Principale difficulté dans cette mission, définir si le produit acheté est ou non un “produit de monopole” (auquel cas la procédure d’achat est très simple). Exemple : lorsqu’il s’agit d’acheter des produits équivalents ou des génériques, un appel d’offre suffit; lorsqu’il s’agit d’acheter deux produits apparemment équivalents mais comportant d’éventuelles nuances d’indications (il en va souvent ainsi pour les produits de contraste), il y a risque de réactions secondaires chez certains malades. Dans ce cas on choisit assez souvent, sur avis des prescripteurs, d’acheter -“par dérogation”- les deux produits auxquels on accorde le statut de “monopole”.
Intervient également le problème, récemment soulevé, de la liste des médicaments agréés à l’usage des hôpitaux. Créée dans les années 50, elle se justifiait alors pour éviter l’entrée à l’hôpital de produits inutiles, touchant à la cosméto, ou de formes pharmaceutiques chères. Elle a été maintenue depuis, peut-être par conformisme administratif, mais elle n’est plus de mise. Aujourd’hui, les hôpitaux ont développé des centres de long séjour et pris en charge les prisons pour lesquels cette liste gêne beaucoup aux entournures. Dans les centres long séjour ou dans les prisons, les individus peuvent souffrir d’acné, de cors aux pieds ou autres affections ne supposant pas l’hospitalisation mais nécessitant des produits non inscrits sur la liste. De même, les malades hospitalisés ne laissent pas à la porte de l’hôpital leurs pathologies ambulatoires…
Il faut alors faire des demandes de dérogation, auxquelles l’administration ne répond jamais, donc transgresser la règle…
Ce problème en appelle un autre, tout proche, celui de la “rétrocession de médicaments réservés à l’usage hospitalier”. Depuis 1994, un décret permet aux pharmaciens d’officine de délivrer des produits qu’un malade sorti de l’hôpital devrait continuer à venir acheter à la pharmacie hospitalière puisque issu de la Pharmacie Centrale. Question de distance ou de volonté, il préfère alors confier l’ordonnance à son officinal, lequel la transmet à la Pharmacie Centrale par l’intermédiaire du grossiste alors chargé d’en rapporter les produits prescrits (auparavant le délai était de un à trois jours ; il est passé à 15 jours cette année… à moins que l’officinal vienne lui-même s’approvisionner).
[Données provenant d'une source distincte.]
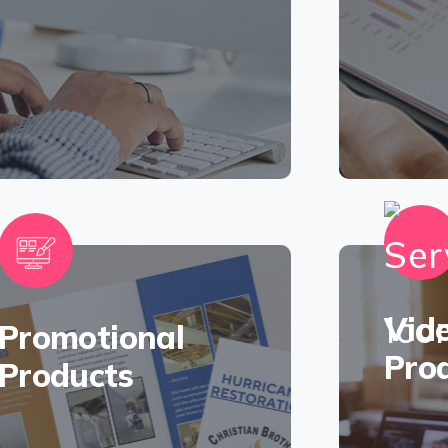
Vid
Promotional
Pro
Products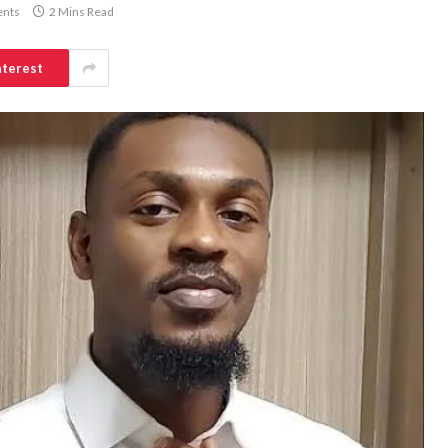
nts
2 Mins Read
nterest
Aujourd’hui, ce sont plus de 400 produits de la réserve hospitalière que la Pharmacie Centrale vend ainsi à des patients ambulatoires !…
Là encore il conviendrait d’en transférer la plupart “en ville”, éventuellement après les avoir gardés un temps en réserve hospitalière dans le cas de maladies graves, comme le Sida ou les cancers.
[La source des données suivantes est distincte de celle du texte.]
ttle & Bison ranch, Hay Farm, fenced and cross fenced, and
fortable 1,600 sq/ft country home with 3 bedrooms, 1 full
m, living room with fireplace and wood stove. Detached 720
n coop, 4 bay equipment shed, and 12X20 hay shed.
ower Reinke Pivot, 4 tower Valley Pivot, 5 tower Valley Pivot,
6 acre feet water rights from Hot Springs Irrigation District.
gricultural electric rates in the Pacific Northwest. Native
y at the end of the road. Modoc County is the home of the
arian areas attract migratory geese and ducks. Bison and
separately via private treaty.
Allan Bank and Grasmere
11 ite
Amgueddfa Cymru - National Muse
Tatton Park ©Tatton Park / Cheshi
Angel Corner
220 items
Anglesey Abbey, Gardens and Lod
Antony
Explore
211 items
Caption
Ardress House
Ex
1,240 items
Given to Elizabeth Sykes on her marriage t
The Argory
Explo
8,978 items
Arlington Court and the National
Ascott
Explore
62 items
La Pharmacie Centrale se comporte donc un peu comme les HMO états-uniennes, à cette différence près cependant que la HMO peut obliger “ses” médecins à prescrire un produit plutôt qu’un autre. Ici, en France, la Pharmacie Centrale “obéit” plutôt à la demande de ses “prescripteurs rois”. C’est éventuellement auprès d’eux ou auprès des directeurs d’hôpitaux, et non auprès des responsables de l’AGAM, que la visite prend toute son importance. D’autant qu’on est entré, peut-être dans le secteur hospitalier plus qu’en ville, dans l’ère du partenariat où l’ensemble des services apportés par le laboratoire au-delà du médicament lui-même prend toute son importance.